この問いを答えるうえで重要な役割を果たすのが、部族主義の心理メカニズム(部族主義的メカニズム)という進化論的な知見である。
人間の脳は直感的にわれわれ(we)と彼ら(they)をわけ、彼らよりわれわれをひいきするように設計されている。こうしたシステムが部族主義的メカニズムであり、それは国家レベルではナショナリズム、民族レベルでは自民族中心主義(ethnocentrism)といった政治学的現象を生みだす。
一部の自然科学的知見は、ナショナリズムやエスノセントリズムが人間に備わった普遍的特性であることを明らかにしている。たとえば、幼児は言語の手掛かりを頼りに内集団のメンバーを特定し、彼らに対して好意をいだく。
また、潜在的連合テスト(implicit association test)は大人、子供、そして人間と同じ霊長類のサルにおいて、外集団のメンバーに対する広範なネガティブな連合があることを明らかにしている。
あるいは政治的イデオロギーについていっても、心理学者ジョナサン・ハイトらが論じているように、そもそもリベラルや保守といった党派性はそれ自体、部族主義に由来するものである。
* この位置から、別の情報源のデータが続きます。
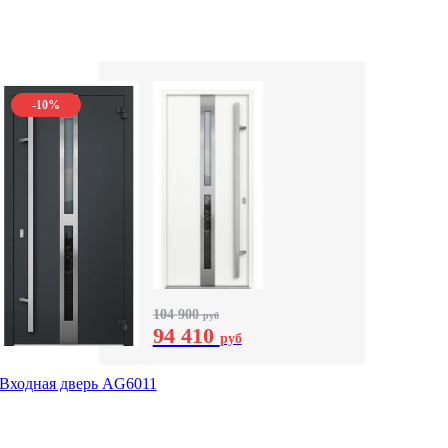
-10%
104 900
руб
94 410
руб
Входная дверь AG6011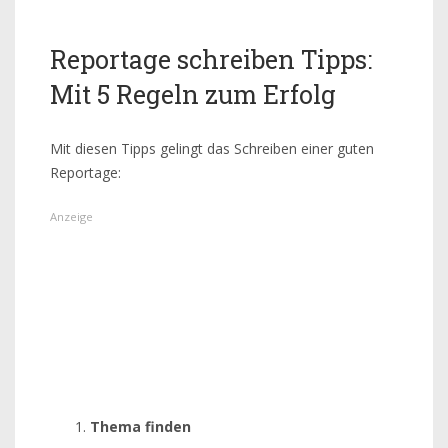
Reportage schreiben Tipps:
Mit 5 Regeln zum Erfolg
Mit diesen Tipps gelingt das Schreiben einer guten
Reportage:
Thema finden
すなわち、リベラルはリベラル陣営という部族主義的な感情に従って動いており、保守もまたしかりということになる。ここからわかることは、部族主義は時としてイデオロギーを凌駕して、内集団を結束させるということである。
■独裁者は部族主義を直観的に理解していた
そしてその結果、以下のナショナリスト的神話モデルにかかる三つの仮説が導きだされる。第一に、指導者はしばしばナショナリスト的神話づくりで国民の排外的ナショナリズムを駆りたて、拡張的政策への支持を調達しようとする(仮説①)。
第二に逆にしばしば国民は、指導者のナショナリスト的神話づくりで排外的ナショナリズムを駆りたてられ、指導者に拡張的政策への支持を与える(仮説②)。
第三に指導者はしばしば、自らが引き起こした排外的ナショナリズムに対外政策の自律性を拘束される(仮説③)。
上記の仮説①と仮説②を導きだす上で重要なのは、人間には生来、部族主義の心理メカニズムが備わっているので、指導者はそれに乗じて排外的ナショナリズムを喚起するような好戦的政策をとり、国民から政治的支持を得ようとするということである。
旗の下での結集効果(rally-round-the-flag)の論理が、部族主義をめぐる進化政治学的知見で裏付けられているのはこうした理由による。
政治的指導者は国民やエリートが部族主義的であることを直感的に理解しているので、このことに乗じてナショナリスト的神話づくりに勤しむ。こうした意味において、国民の心に潜んでいる部族主義に乗じていたヒトラーや松岡洋右といった扇動的指導者は、直感的な進化政治学者だったのである。
こうした点について、リアリストのミアシャイマーは実に鋭い指摘をしている。
■ナショナリズムを適度にコントロールするのは困難
仮説③の論理を理解するためには、必要かつ適切な量のナショナリズムを生みだすという巧妙な策を講じるのは通常困難だということを踏まえる必要がある。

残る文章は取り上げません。